Government proposals to reduce mental health benefits for an estimated 96,000 federal employes and their dependents have caused an angry stir among Washington-area psychiatrists and their patients, who argue the cutbacks would discriminate against a class of health-care receivers and have repercussions in the mental health field as a whole.
The Office of Personnel Management has been in secret negotiations with several health-care insurers for months. But it is the agency's private talks with Blue Cross/Blue Shield, the largest provider of health-insurance coverage for government workers, that are arousing concern in the psychiatric community.
The psychiatrists say they have heard from Blue Cross/Blue Shield and OPM sources that the two parties are about to sign off on a plan that would limit outpatient therapy visits to 50 a year and require patients to pay 50 percent of the cost per visit, an out-of-pocket increase of 67 percent over what they now pay and 133 percent over what they paid in 1979.
Assuming a standard therapy visit of $60, this would mean the Blue Cross/Blue Shield plan would pay only $30 of the patient's bill compared to $42 it pays now, under a 70/30 arrangement, and the $48 it paid two years ago when the plan paid 80 percent of the cost.
Health benefits for hospitalized mentally ill patients, many of whom are juveniles, would be even more severely curtailed, according to psychiatrists, who say they have learned that coverage will be limited to 60 days a year. The reductions, they said, would also have a disproportionate impact on all patients receiving intensive analysis.

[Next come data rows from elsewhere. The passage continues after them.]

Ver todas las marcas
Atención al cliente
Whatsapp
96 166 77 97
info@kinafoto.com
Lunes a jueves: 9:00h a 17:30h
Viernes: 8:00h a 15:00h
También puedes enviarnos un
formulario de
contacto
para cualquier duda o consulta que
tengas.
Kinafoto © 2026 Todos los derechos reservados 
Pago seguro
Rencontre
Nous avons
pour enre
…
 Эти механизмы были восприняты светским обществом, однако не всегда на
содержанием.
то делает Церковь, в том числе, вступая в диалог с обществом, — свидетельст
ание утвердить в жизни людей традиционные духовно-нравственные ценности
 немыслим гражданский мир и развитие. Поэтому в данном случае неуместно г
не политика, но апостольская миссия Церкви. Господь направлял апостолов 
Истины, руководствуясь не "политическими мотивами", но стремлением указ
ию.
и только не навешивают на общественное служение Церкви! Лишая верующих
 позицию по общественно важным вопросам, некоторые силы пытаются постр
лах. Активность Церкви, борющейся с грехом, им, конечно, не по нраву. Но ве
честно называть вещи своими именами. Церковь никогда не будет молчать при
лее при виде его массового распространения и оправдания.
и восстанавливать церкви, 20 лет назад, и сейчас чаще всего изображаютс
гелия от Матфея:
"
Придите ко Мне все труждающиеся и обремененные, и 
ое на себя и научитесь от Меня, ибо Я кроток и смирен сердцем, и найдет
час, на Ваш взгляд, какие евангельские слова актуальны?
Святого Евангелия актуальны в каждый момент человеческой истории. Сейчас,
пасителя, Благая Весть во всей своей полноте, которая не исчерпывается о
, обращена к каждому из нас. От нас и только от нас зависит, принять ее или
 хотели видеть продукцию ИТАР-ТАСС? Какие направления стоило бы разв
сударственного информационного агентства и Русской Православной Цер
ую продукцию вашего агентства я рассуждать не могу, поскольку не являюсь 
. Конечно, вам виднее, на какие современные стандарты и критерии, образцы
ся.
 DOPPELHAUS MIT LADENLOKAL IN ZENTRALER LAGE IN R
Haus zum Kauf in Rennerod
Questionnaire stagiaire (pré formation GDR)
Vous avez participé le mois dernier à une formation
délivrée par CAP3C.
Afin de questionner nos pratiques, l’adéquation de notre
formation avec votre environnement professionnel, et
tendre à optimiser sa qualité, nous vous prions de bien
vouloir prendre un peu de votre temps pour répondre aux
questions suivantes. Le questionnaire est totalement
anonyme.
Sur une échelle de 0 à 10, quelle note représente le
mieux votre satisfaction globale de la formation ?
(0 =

Neither OPM nor Blue Cross/Blue Shield, prohibited by law from discussing the negotiations, would talk about the health-care proposal except to say its details are still being worked out.
Blue Cross/Blue Shield provides health insurance for about 51 percent of the total federal work force, including about 746,000 area employes and their family members. Nationally, the insurance firm estimates that more than 96,000 federal workers and their dependents claimed benefits for emotional and mental health treatment in 1980, including more than 20,000 in the Washington area. An employe's share of the premium costs here for high option, family coverage is now about $60 a month.
The outcry from psychiatrists and patients has put both OPM and the health-insurance provider on the defensive, particularly since the psychiatrists are warning that the cuts could ultimately affect psychiatric benefits for the military and private employes.
"If we tried to provide the same level of benefits in 1982 as we do now, it would cost the government another half-billion dollars, and this is not exactly the year to go over to the White House and ask for that," said OPM spokesman Pat Korten.
Korten said health-care benefits for its workers cost the government $2.25 billion this year, the total paid out under 120 plans in the Federal Employe Health Benefits Program. The government, he noted, contributes an average of two-thirds toward the premium costs of the various plans, compared to the full premium costs usually assumed by private-sector employers.
OPM, in court over its attempts to eliminate abortion coverage for federal workers, is trying to trim health-benefit costs, said Korten, who denies the agency is singling out psychiatric care. He said the actual proposal to cut mental health benefits came from Blue Cross/Blue Shield when all the health plans were sent back to the drawing board.
But Jim Hook, director of technical services for Blue Cross/Blue Shield, said both parties will sign the coverage contract when it is ready and both parties have a say on its contents.
"It's a negotiation," he said, "and any particular benefits you want to talk about are wide open."
Right now, however, the psychiatrists and their patients -- aided by support from the American Medical Association -- are doing almost all the public talking.
"We think the decision is arbitrary, capricious and discriminatory," said Dr. Melvin Sabshin, medical director of the American Psychiatric Association, who charged yesterday that the secrecy surrounding the decision-making has denied the psychiatric community a chance to express its concerns.
Noting that health plans continue to pick up 80 percent of the cost of other health-care treatments, Sabshin suggested that "if OPM and the insurance carriers need to reduce benefits, why do they single out one group? Why don't they look at other benefits, too?"
Dr. Harold Eist, president of the Washington Psychiatric Society, said cuts would be "devastating to patients."
But he conceded as well the economic impact the cuts would have on psychiatrists. Blue Cross/Blue Shield provides about one-third of all psychiatric insurance for the region.
"The battle the psychiatric society is generating is primarily for the patients, but physicians would be suicidal if they didn't have enlightened self-interest," Eist said.
Last June, during congressional hearings on government health-care benefits, Rep. Michael D. Barnes (D-Md.) said that lower grade federal employes would be hurt the worst by cuts in mental-health benefits. He said 26 percent of those receiving mental-health care in the area are below the GS 9 level.
But more affluent federal workers and their families, including a father who has spent $20,000 of his own money on hospitalization for two sons, said in interviews they might lose or have to curtail treatment if health benefits are cut.